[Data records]
--- START ---

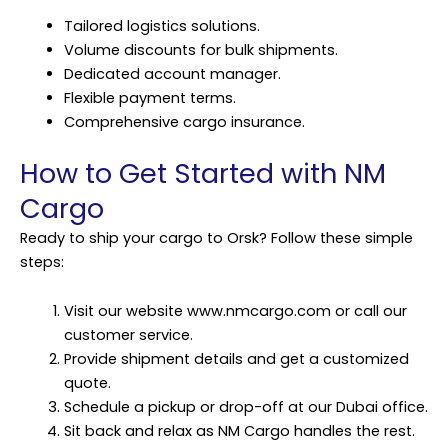
Tailored logistics solutions.
Volume discounts for bulk shipments.
Dedicated account manager.
Flexible payment terms.
Comprehensive cargo insurance.
How to Get Started with NM
Cargo
Ready to ship your cargo to Orsk? Follow these simple
steps:
Visit our website www.nmcargo.com or call our
customer service.
Provide shipment details and get a customized
quote.
Schedule a pickup or drop-off at our Dubai office.
Sit back and relax as NM Cargo handles the rest.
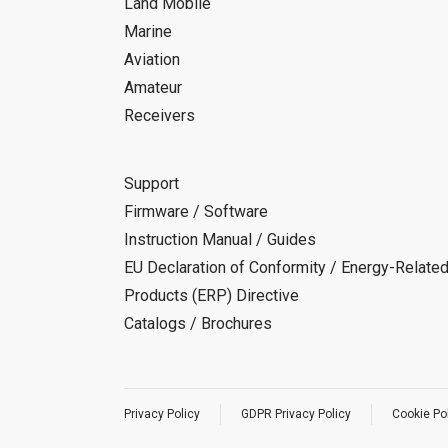
Land Mobile
Marine
Aviation
Amateur
Receivers
Support
Firmware / Software
Instruction Manual / Guides
EU Declaration of Conformity / Energy-Relate
Products (ERP) Directive
Catalogs / Brochures
Privacy Policy
GDPR Privacy Policy
Cookie Po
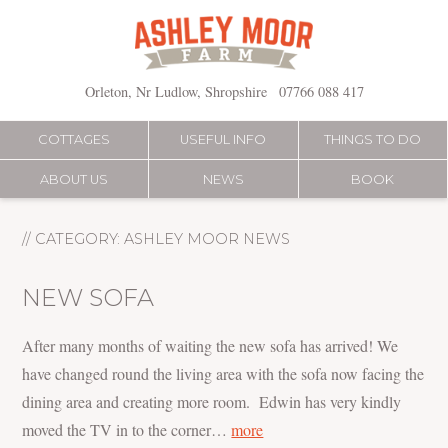
Skip
to
content
Orleton, Nr Ludlow, Shropshire
07766 088 417
COTTAGES
USEFUL INFO
THINGS TO DO
ABOUT US
NEWS
BOOK
// CATEGORY:
ASHLEY MOOR NEWS
NEW SOFA
After many months of waiting the new sofa has arrived! We
have changed round the living area with the sofa now facing the
dining area and creating more room. Edwin has very kindly
moved the TV in to the corner…
more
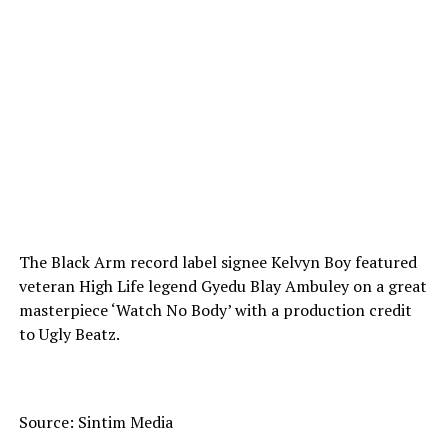
The Black Arm record label signee Kelvyn Boy featured
veteran High Life legend Gyedu Blay Ambuley on a great
masterpiece ‘Watch No Body’ with a production credit
to Ugly Beatz.
Source: Sintim Media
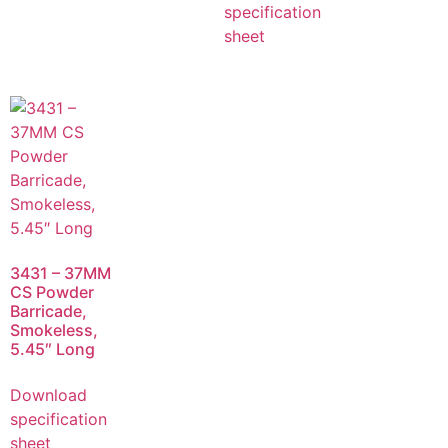
specification
sheet
3431 – 37MM
CS Powder
Barricade,
Smokeless,
5.45″ Long
Download
specification
sheet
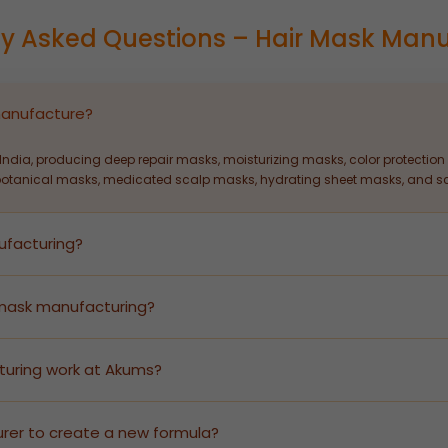
ly Asked Questions – Hair Mask Manu
manufacture?
ndia, producing deep repair masks, moisturizing masks, color protection 
botanical masks, medicated scalp masks, hydrating sheet masks, and sca
ufacturing?
ir mask manufacturing — from formulation development and stability te
quickly without infrastructure investment.
 mask manufacturing?
 flexible MOQs to serve both emerging D2C brands and large-scale retail 
turing work at Akums?
roduces finished goods under your brand name. We handle all GMP-certifi
ady products branded for your market.
rer to create a new formula?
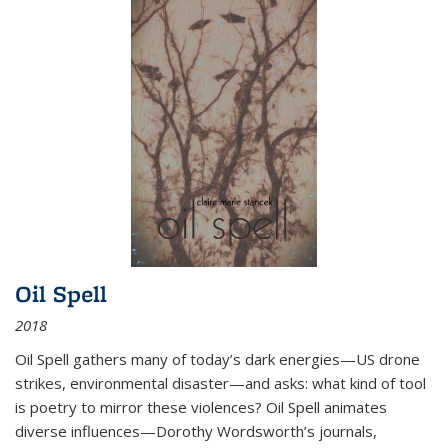
Oil Spell
2018
Oil Spell gathers many of today’s dark energies—US drone
strikes, environmental disaster—and asks: what kind of tool
is poetry to mirror these violences? Oil Spell animates
diverse influences—Dorothy Wordsworth’s journals,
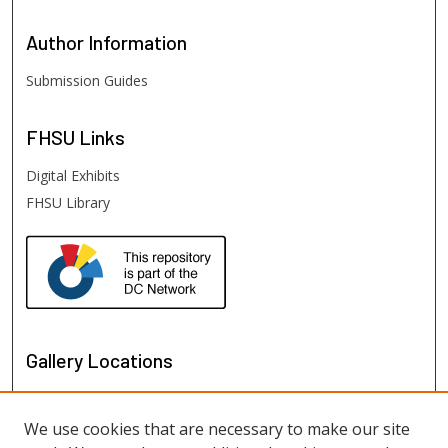
Author
Information
Submission Guides
FHSU
Links
Digital Exhibits
FHSU Library
Gallery Locations
We use cookies that are necessary to make our site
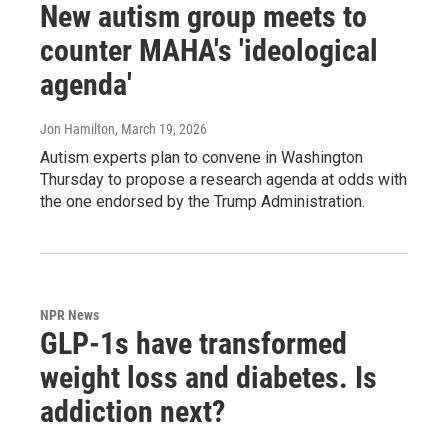
New autism group meets to
counter MAHA's 'ideological
agenda'
Jon Hamilton
, March 19, 2026
Autism experts plan to convene in Washington
Thursday to propose a research agenda at odds with
the one endorsed by the Trump Administration.
NPR News
GLP-1s have transformed
weight loss and diabetes. Is
addiction next?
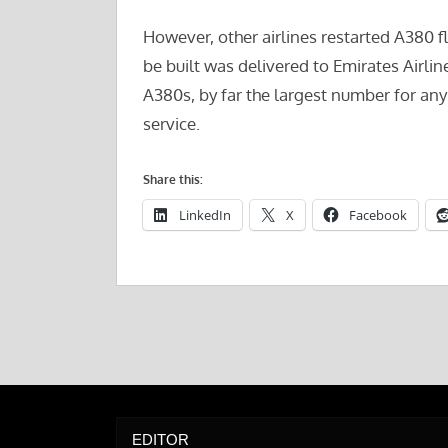
However, other airlines restarted A380 fl
be built was delivered to Emirates Airli
A380s, by far the largest number for any
service.
Share this:
LinkedIn
X
Facebook
EDITOR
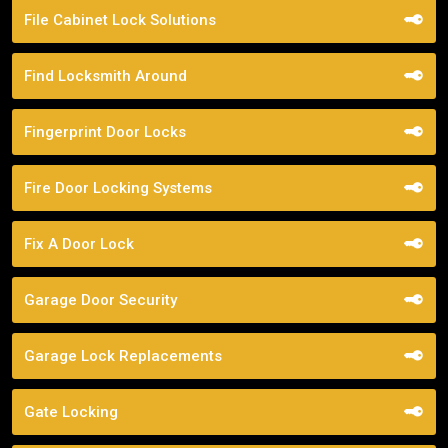
File Cabinet Lock Solutions
Find Locksmith Around
Fingerprint Door Locks
Fire Door Locking Systems
Fix A Door Lock
Garage Door Security
Garage Lock Replacements
Gate Locking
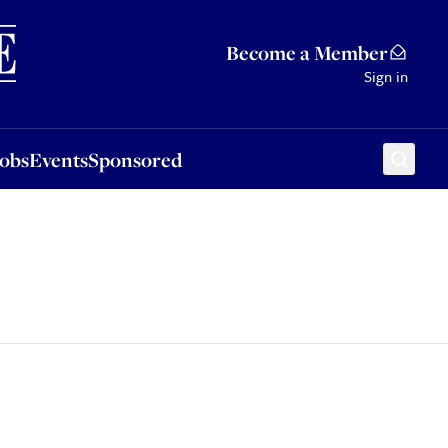
Sponsored
Become a Member
Sign in
Jobs
Events
Sponsored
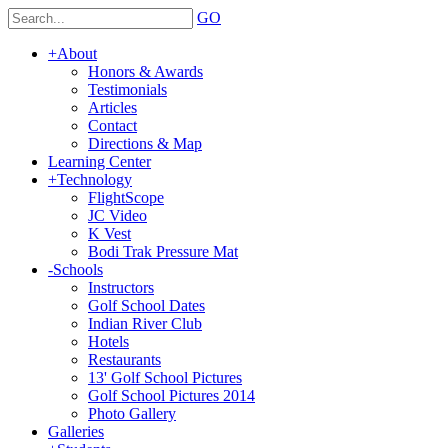
GO
+
About
Honors & Awards
Testimonials
Articles
Contact
Directions & Map
Learning Center
+
Technology
FlightScope
JC Video
K Vest
Bodi Trak Pressure Mat
-
Schools
Instructors
Golf School Dates
Indian River Club
Hotels
Restaurants
13' Golf School Pictures
Golf School Pictures 2014
Photo Gallery
Galleries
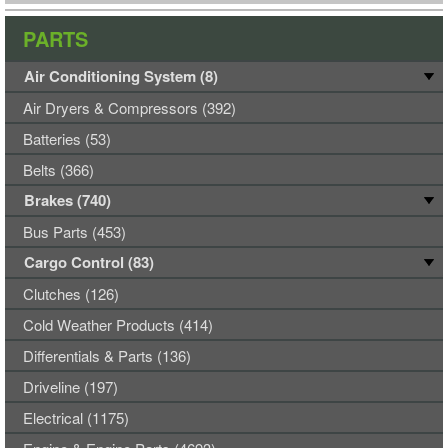
PARTS
Air Conditioning System (8)
Air Dryers & Compressors (392)
Batteries (53)
Belts (366)
Brakes (740)
Bus Parts (453)
Cargo Control (83)
Clutches (126)
Cold Weather Products (414)
Differentials & Parts (136)
Driveline (197)
Electrical (1175)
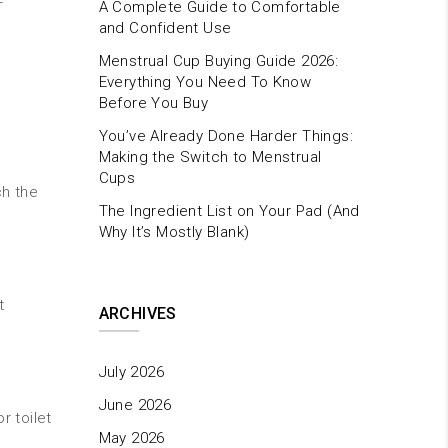
-
A Complete Guide to Comfortable
and Confident Use
Menstrual Cup Buying Guide 2026:
Everything You Need To Know
Before You Buy
You’ve Already Done Harder Things:
Making the Switch to Menstrual
Cups
ch the
The Ingredient List on Your Pad (And
Why It’s Mostly Blank)
t
ARCHIVES
July 2026
June 2026
r toilet
May 2026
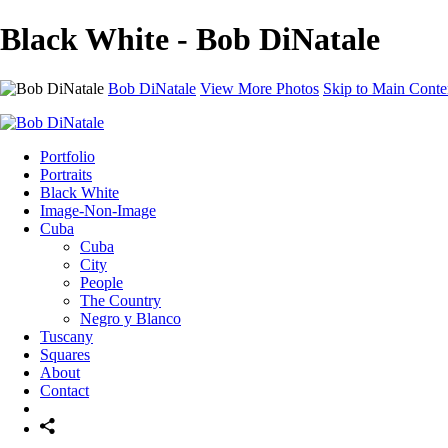
Black White - Bob DiNatale
Bob DiNatale
View More Photos
Skip to Main Conte
Portfolio
Portraits
Black White
Image-Non-Image
Cuba
Cuba
City
People
The Country
Negro y Blanco
Tuscany
Squares
About
Contact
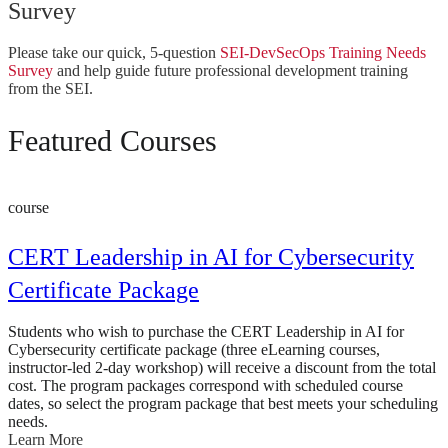
Survey
Please take our quick, 5-question
SEI-DevSecOps Training Needs
Survey
and help guide future professional development training
from the SEI.
Featured Courses
course
CERT Leadership in AI for Cybersecurity
Certificate Package
Students who wish to purchase the CERT Leadership in AI for
Cybersecurity certificate package (three eLearning courses,
instructor-led 2-day workshop) will receive a discount from the total
cost. The program packages correspond with scheduled course
dates, so select the program package that best meets your scheduling
needs.
Learn More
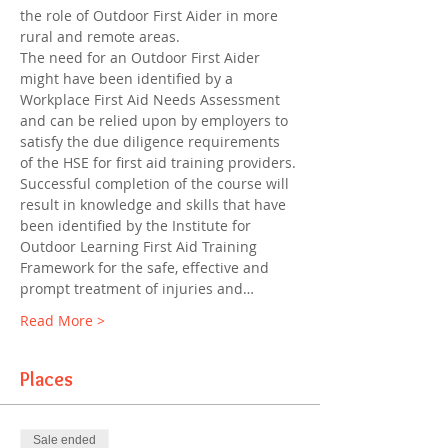
the role of Outdoor First Aider in more 
rural and remote areas.
The need for an Outdoor First Aider 
might have been identified by a 
Workplace First Aid Needs Assessment 
and can be relied upon by employers to 
satisfy the due diligence requirements 
of the HSE for first aid training providers. 
Successful completion of the course will 
result in knowledge and skills that have 
been identified by the Institute for 
Outdoor Learning First Aid Training 
Framework for the safe, effective and 
prompt treatment of injuries and…
Read More >
Places
Sale ended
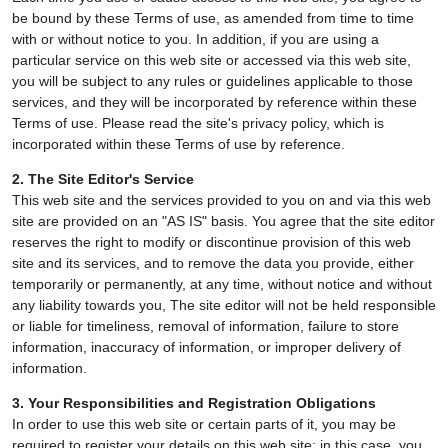
be bound by these Terms of use, as amended from time to time
with or without notice to you. In addition, if you are using a
particular service on this web site or accessed via this web site,
you will be subject to any rules or guidelines applicable to those
services, and they will be incorporated by reference within these
Terms of use. Please read the site's privacy policy, which is
incorporated within these Terms of use by reference.
2. The Site Editor's Service
This web site and the services provided to you on and via this web
site are provided on an "AS IS" basis. You agree that the site editor
reserves the right to modify or discontinue provision of this web
site and its services, and to remove the data you provide, either
temporarily or permanently, at any time, without notice and without
any liability towards you, The site editor will not be held responsible
or liable for timeliness, removal of information, failure to store
information, inaccuracy of information, or improper delivery of
information.
3. Your Responsibilities and Registration Obligations
In order to use this web site or certain parts of it, you may be
required to register your details on this web site; in this case, you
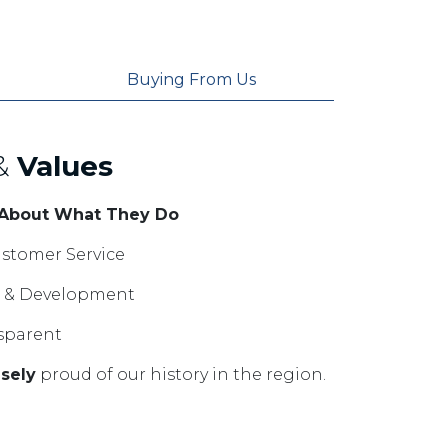
Buying From Us
&
Values
 About What They Do
stomer Service
ng & Development
sparent
sely
proud of our history in the region.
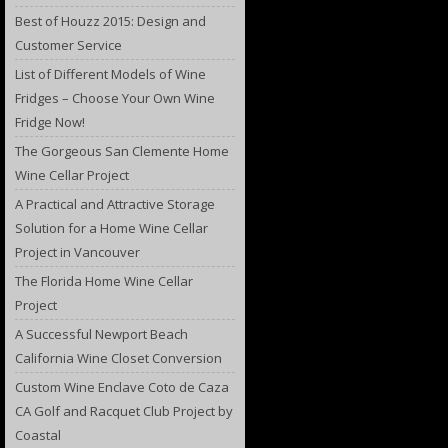
Best of Houzz 2015: Design and
Customer Service
List of Different Models of Wine
Fridges – Choose Your Own Wine
Fridge Now!
The Gorgeous San Clemente Home
Wine Cellar Project
A Practical and Attractive Storage
Solution for a Home Wine Cellar
Project in Vancouver
The Florida Home Wine Cellar
Project
A Successful Newport Beach
California Wine Closet Conversion
Custom Wine Enclave Coto de Caza
CA Golf and Racquet Club Project by
Coastal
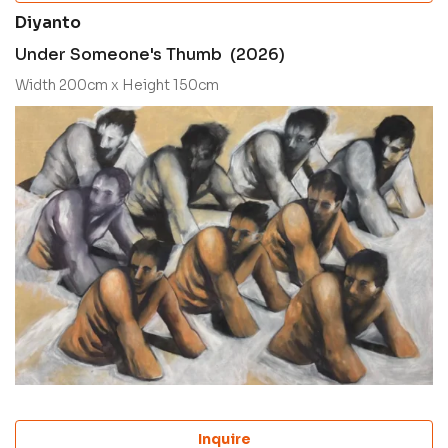
Diyanto
Under Someone's Thumb (2026)
Width 200cm x Height 150cm
Inquire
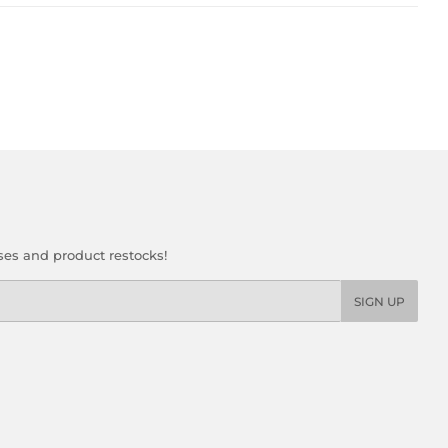
ses and product restocks!
SIGN UP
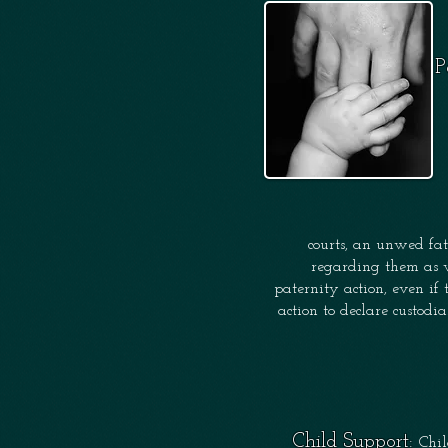
P
courts, an
unwed fat
regarding them as 
paternity action, even if 
action to declare custodi
Child Support:
Chil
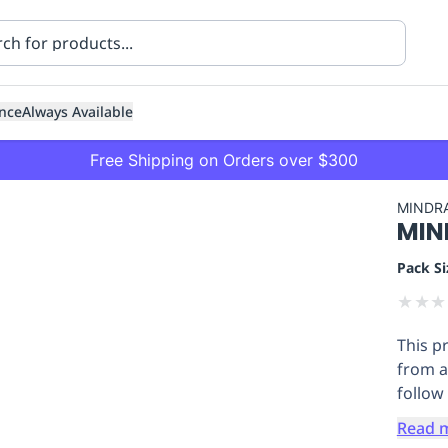
nce
Always Available
Free Shipping on Orders over $300
MINDR
MIND
Pack Si
★
★
★
This p
ning
Healthcare
Transport
from a
follow 
Read 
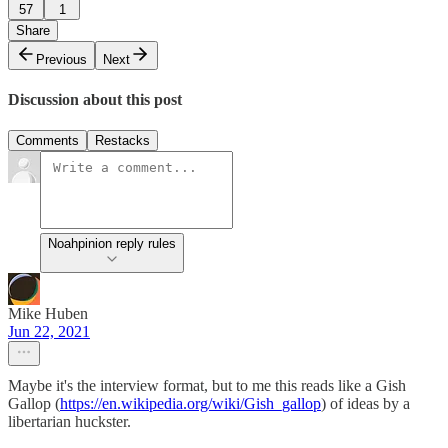
57
1
Share
Previous
Next
Discussion about this post
Comments
Restacks
Noahpinion reply rules
Mike Huben
Jun 22, 2021
Maybe it's the interview format, but to me this reads like a Gish
Gallop (
https://en.wikipedia.org/wiki/Gish_gallop
) of ideas by a
libertarian huckster.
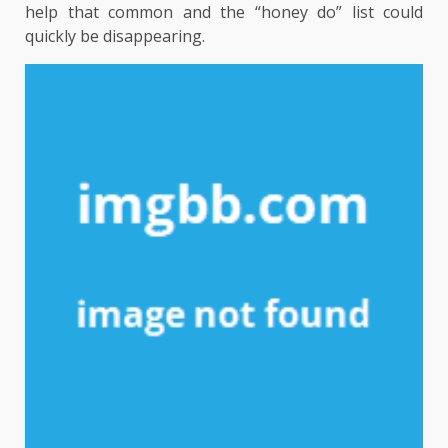
help that common and the “honey do” list could
quickly be disappearing.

--- END ---

Directions for this task >> Output each line above exactly as it stands, omitting the pictures.

Exercise answer >>
Tailored logistics solutions.
Volume discounts for bulk shipments.
Dedicated account manager.
Flexible payment terms.
Comprehensive cargo insurance.
How to Get Started with NM
Cargo
Ready to ship your cargo to Orsk? Follow these simple
steps:
Visit our website www.nmcargo.com or call our
customer service.
Provide shipment details and get a customized
quote.
Schedule a pickup or drop-off at our Dubai office.
Sit back and relax as NM Cargo handles the rest.
Land Mobile
Marine
Aviation
Amateur
Receivers
Support
Firmware / Software
Instruction Manual / Guides
EU Declaration of Conformity / Energy-Relate
Products (ERP) Directive
Catalogs / Brochures
Privacy Policy
GDPR Privacy Policy
Cookie Po
Skip
to
content
Orleton, Nr Ludlow, Shropshire
07766 088 417
COTTAGES
USEFUL INFO
THINGS TO DO
ABOUT US
NEWS
BOOK
// CATEGORY:
ASHLEY MOOR NEWS
NEW SOFA
After many months of waiting the new sofa has arrived! We
have changed round the living area with the sofa now facing the
dining area and creating more room. Edwin has very kindly
moved the TV in to the corner…
more
The Black Arm record label signee Kelvyn Boy featured
veteran High Life legend Gyedu Blay Ambuley on a great
masterpiece ‘Watch No Body’ with a production credit
to Ugly Beatz.
Source: Sintim Media
specification
sheet
3431 – 37MM
CS Powder
Barricade,
Smokeless,
5.45″ Long
Download
specification
sheet
ly Asked Questions – Hair Mask Manu
manufacture?
ndia, producing deep repair masks, moisturizing masks, color protection 
botanical masks, medicated scalp masks, hydrating sheet masks, and sca
ufacturing?
ir mask manufacturing — from formulation development and stability te
quickly without infrastructure investment.
 mask manufacturing?
 flexible MOQs to serve both emerging D2C brands and large-scale retail 
turing work at Akums?
roduces finished goods under your brand name. We handle all GMP-certifi
ady products branded for your market.
rer to create a new formula?
Oil Spell
2018
Oil Spell gathers many of today’s dark energies—US drone
strikes, environmental disaster—and asks: what kind of tool
is poetry to mirror these violences? Oil Spell animates
diverse influences—Dorothy Wordsworth’s journals,
Author
Information
Submission Guides
FHSU
Links
Digital Exhibits
FHSU Library
Gallery Locations
We use cookies that are necessary to make our site
New autism group meets to
counter MAHA's 'ideological
agenda'
Jon Hamilton
, March 19, 2026
Autism experts plan to convene in Washington
Thursday to propose a research agenda at odds with
the one endorsed by the Trump Administration.
NPR News
GLP-1s have transformed
weight loss and diabetes. Is
addiction next?
However, other airlines restarted A380 fl
be built was delivered to Emirates Airli
A380s, by far the largest number for any
service.
Share this:
LinkedIn
X
Facebook
EDITOR
File Cabinet Lock Solutions
Find Locksmith Around
Fingerprint Door Locks
Fire Door Locking Systems
Fix A Door Lock
Garage Door Security
Garage Lock Replacements
Gate Locking
Sponsored
Become a Member
Sign in
Jobs
Events
Sponsored
GO
+
About
Honors & Awards
Testimonials
Articles
Contact
Directions & Map
Learning Center
+
Technology
FlightScope
JC Video
K Vest
Bodi Trak Pressure Mat
-
Schools
Instructors
Golf School Dates
Indian River Club
Hotels
Restaurants
13' Golf School Pictures
Golf School Pictures 2014
Photo Gallery
Galleries
PARTS
Air Conditioning System (8)
Air Dryers & Compressors (392)
Batteries (53)
Belts (366)
Brakes (740)
Bus Parts (453)
Cargo Control (83)
Clutches (126)
Cold Weather Products (414)
Differentials & Parts (136)
Driveline (197)
Electrical (1175)
-
A Complete Guide to Comfortable
and Confident Use
Menstrual Cup Buying Guide 2026:
Everything You Need To Know
Before You Buy
You’ve Already Done Harder Things:
Making the Switch to Menstrual
Cups
ch the
The Ingredient List on Your Pad (And
Why It’s Mostly Blank)
t
ARCHIVES
July 2026
June 2026
r toilet
May 2026
Black White - Bob DiNatale
Bob DiNatale
View More Photos
Skip to Main Conte
Portfolio
Portraits
Black White
Image-Non-Image
Cuba
Cuba
City
People
The Country
Negro y Blanco
Tuscany
Squares
About
Contact
Survey
Please take our quick, 5-question
SEI-DevSecOps Training Needs
Survey
and help guide future professional development training
from the SEI.
Featured Courses
course
CERT Leadership in AI for Cybersecurity
Certificate Package
Students who wish to purchase the CERT Leadership in AI for
Cybersecurity certificate package (three eLearning courses,
instructor-led 2-day workshop) will receive a discount from the total
cost. The program packages correspond with scheduled course
dates, so select the program package that best meets your scheduling
needs.
Learn More
the role of Outdoor First Aider in more 
rural and remote areas.
The need for an Outdoor First Aider 
might have been identified by a 
Workplace First Aid Needs Assessment 
and can be relied upon by employers to 
satisfy the due diligence requirements 
of the HSE for first aid training providers. 
Successful completion of the course will 
result in knowledge and skills that have 
been identified by the Institute for 
Outdoor Learning First Aid Training 
Framework for the safe, effective and 
prompt treatment of injuries and…
Read More >
Places
Sale ended
be bound by these Terms of use, as amended from time to time
with or without notice to you. In addition, if you are using a
particular service on this web site or accessed via this web site,
you will be subject to any rules or guidelines applicable to those
services, and they will be incorporated by reference within these
Terms of use. Please read the site's privacy policy, which is
incorporated within these Terms of use by reference.
2. The Site Editor's Service
This web site and the services provided to you on and via this web
site are provided on an "AS IS" basis. You agree that the site editor
reserves the right to modify or discontinue provision of this web
site and its services, and to remove the data you provide, either
temporarily or permanently, at any time, without notice and without
any liability towards you, The site editor will not be held responsible
or liable for timeliness, removal of information, failure to store
information, inaccuracy of information, or improper delivery of
information.
3. Your Responsibilities and Registration Obligations
In order to use this web site or certain parts of it, you may be
required to register your details on this web site; in this case, you
Buying From Us
&
Values
 About What They Do
stomer Service
ng & Development
sparent
sely
proud of our history in the region.
Best of Houzz 2015: Design and
Customer Service
List of Different Models of Wine
Fridges – Choose Your Own Wine
Fridge Now!
The Gorgeous San Clemente Home
Wine Cellar Project
A Practical and Attractive Storage
Solution for a Home Wine Cellar
Project in Vancouver
The Florida Home Wine Cellar
Project
A Successful Newport Beach
California Wine Closet Conversion
Custom Wine Enclave Coto de Caza
CA Golf and Racquet Club Project by
Coastal
Diyanto
Under Someone's Thumb (2026)
Width 200cm x Height 150cm
Inquire
ses and product restocks!
SIGN UP
P
courts, an
unwed fat
regarding them as 
paternity action, even if 
action to declare custodi
Child Support:
Chil
nce
Always Available
Free Shipping on Orders over $300
MINDR
MIND
Pack Si
★
★
★
This p
ning
Healthcare
Transport
from a
follow 
Read 
57
1
Share
Previous
Next
Discussion about this post
Comments
Restacks
Noahpinion reply rules
Mike Huben
Jun 22, 2021
Maybe it's the interview format, but to me this reads like a Gish
Gallop (
https://en.wikipedia.org/wiki/Gish_gallop
) of ideas by a
libertarian huckster.
help that common and the “honey do” list could
quickly be disappearing.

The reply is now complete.